Vuelvo a reiterarme en que la peña se está calentando y no sólo por tanta chorrada simbólica. La realidad social sigue siendo la misma que la de hace un par de meses, con el añadido de que la esperanza puede agonizar si se mantiene la sequía de acciones pragmáticas. Ciudades como Alicante, Elda, Elche o Torrevieja se sitúan a la cola del país en cuanto a la renta per cápita de sus habitantes. A pesar de la leve mejoría registrada, la tasa de paro en la provincia de Alicante continúa superando a la media nacional, situándose por encima del 24%. Y más de la cuarta parte de los ciudadanos de la Comunidad Valenciana vive por debajo del umbral de la pobreza. Ante esta situación, de nada sirve remitir quejas al Instituto Nacional de Estadística (INE) como ha acordado el gobierno municipal de Torrevieja, la ciudad con menor renta per cápita de España, de las 109 incluidas en el informe de Indicadores Urbanos presentado el mes pasado por ese organismo público. Negar la evidencia nunca puede ser la solución al problema.

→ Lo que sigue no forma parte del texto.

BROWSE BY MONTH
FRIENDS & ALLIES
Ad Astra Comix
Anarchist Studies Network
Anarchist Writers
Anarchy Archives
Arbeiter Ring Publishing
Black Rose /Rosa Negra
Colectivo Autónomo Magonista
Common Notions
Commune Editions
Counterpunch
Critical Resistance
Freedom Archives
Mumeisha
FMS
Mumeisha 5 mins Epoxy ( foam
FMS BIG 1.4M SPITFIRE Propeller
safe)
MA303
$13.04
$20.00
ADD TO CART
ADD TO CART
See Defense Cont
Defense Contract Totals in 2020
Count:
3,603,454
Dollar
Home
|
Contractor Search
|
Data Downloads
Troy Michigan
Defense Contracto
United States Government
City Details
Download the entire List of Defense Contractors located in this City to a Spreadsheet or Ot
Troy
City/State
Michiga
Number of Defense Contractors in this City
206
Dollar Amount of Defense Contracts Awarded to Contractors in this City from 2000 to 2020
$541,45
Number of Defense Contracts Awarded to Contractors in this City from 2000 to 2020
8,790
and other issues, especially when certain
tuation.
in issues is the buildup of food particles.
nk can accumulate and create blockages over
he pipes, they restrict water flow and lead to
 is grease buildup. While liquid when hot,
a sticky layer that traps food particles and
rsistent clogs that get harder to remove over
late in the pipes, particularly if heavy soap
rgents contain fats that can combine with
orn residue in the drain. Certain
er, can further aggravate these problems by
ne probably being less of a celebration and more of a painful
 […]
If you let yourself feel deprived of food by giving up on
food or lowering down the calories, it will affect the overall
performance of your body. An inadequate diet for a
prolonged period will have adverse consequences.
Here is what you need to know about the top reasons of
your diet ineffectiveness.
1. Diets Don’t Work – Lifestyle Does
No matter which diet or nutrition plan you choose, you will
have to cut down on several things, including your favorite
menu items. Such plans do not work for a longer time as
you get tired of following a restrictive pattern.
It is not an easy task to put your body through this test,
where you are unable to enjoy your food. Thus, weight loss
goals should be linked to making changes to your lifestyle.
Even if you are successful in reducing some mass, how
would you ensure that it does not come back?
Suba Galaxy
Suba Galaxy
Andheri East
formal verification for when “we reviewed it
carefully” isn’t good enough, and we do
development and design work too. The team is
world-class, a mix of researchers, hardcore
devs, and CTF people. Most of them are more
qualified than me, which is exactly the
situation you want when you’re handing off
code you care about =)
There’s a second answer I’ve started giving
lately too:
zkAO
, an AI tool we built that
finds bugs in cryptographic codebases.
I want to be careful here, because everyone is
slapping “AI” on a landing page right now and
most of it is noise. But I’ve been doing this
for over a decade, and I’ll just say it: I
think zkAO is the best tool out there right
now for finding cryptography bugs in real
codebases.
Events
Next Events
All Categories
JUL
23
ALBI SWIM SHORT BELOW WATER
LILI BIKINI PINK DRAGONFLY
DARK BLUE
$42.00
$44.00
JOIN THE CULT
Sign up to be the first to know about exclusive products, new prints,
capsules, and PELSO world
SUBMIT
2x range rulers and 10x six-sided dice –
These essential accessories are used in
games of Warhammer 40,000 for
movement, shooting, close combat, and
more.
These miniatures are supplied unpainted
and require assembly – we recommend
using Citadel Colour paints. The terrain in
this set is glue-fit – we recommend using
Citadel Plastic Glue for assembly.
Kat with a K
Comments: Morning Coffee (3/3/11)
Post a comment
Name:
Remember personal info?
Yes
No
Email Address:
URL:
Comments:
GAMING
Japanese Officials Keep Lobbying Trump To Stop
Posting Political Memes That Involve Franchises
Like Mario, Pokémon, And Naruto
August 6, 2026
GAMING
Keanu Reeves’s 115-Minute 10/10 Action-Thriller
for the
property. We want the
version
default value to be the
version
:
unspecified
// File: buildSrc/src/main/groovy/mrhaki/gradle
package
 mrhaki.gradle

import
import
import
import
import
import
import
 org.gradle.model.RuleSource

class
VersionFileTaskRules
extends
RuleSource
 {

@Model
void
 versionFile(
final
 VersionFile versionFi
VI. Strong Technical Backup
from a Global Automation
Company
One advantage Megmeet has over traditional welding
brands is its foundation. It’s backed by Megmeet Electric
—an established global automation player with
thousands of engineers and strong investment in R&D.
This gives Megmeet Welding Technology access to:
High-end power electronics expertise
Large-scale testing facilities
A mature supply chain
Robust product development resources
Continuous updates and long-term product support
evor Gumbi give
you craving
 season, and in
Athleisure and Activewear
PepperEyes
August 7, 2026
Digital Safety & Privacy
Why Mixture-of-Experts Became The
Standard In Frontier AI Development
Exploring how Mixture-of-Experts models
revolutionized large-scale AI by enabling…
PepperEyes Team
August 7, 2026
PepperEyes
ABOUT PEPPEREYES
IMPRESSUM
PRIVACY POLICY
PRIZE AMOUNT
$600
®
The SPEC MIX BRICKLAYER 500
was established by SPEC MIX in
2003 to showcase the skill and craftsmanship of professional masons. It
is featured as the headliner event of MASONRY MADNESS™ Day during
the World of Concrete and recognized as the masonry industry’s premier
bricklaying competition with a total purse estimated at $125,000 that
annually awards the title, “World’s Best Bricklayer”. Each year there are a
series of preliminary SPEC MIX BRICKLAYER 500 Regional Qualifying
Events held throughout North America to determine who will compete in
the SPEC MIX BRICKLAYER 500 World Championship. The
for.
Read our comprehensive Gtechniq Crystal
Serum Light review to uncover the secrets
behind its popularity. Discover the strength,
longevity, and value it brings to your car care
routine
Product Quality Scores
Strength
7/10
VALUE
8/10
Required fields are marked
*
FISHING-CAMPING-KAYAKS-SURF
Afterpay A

Es momento de actuar. Reconozco mi admiración por el New Deal de Franklin Roosevelt como ejemplo de actuación ante una gran crisis. Confiaba en que, llegado el momento, algún gobierno municipal apostaría por desarrollar algo similar, aunque fuera a pequeña escala. El presidente americano movió ficha en sus cien primeros días; luego, en fases posteriores, profundizó en sus reformas. No digo que esperara a un Roosevelt por estas tierras, pero sí cierto brío a la hora de poner en marcha proyectos ilusionantes. Me dirán que no han tenido tiempo y lo acepto, pero no he oído ni leído propuesta alguna -más o menos creíble- que permita vislumbrar soluciones al desempleo, la desigualdad o las necesidades más precarias ¿Que llegarán? puede ser, pero hubiera deseado que me engatusaran contándome proyectos a corto y medio plazo. No los veo. Quizás es aún peor: empiezo a desconfiar de su existencia.

Nos preocupan los servicios públicos, los impuestos para sustentarlos, el empleo, la seguridad ciudadana, los transportes o la limpieza de nuestras calles. De discursos ideológicos, e incluso de impartir doctrina, andamos un tanto sobrados y un mucho aburridos. Cuestión de empezar con los deberes, que la necesidad apremia.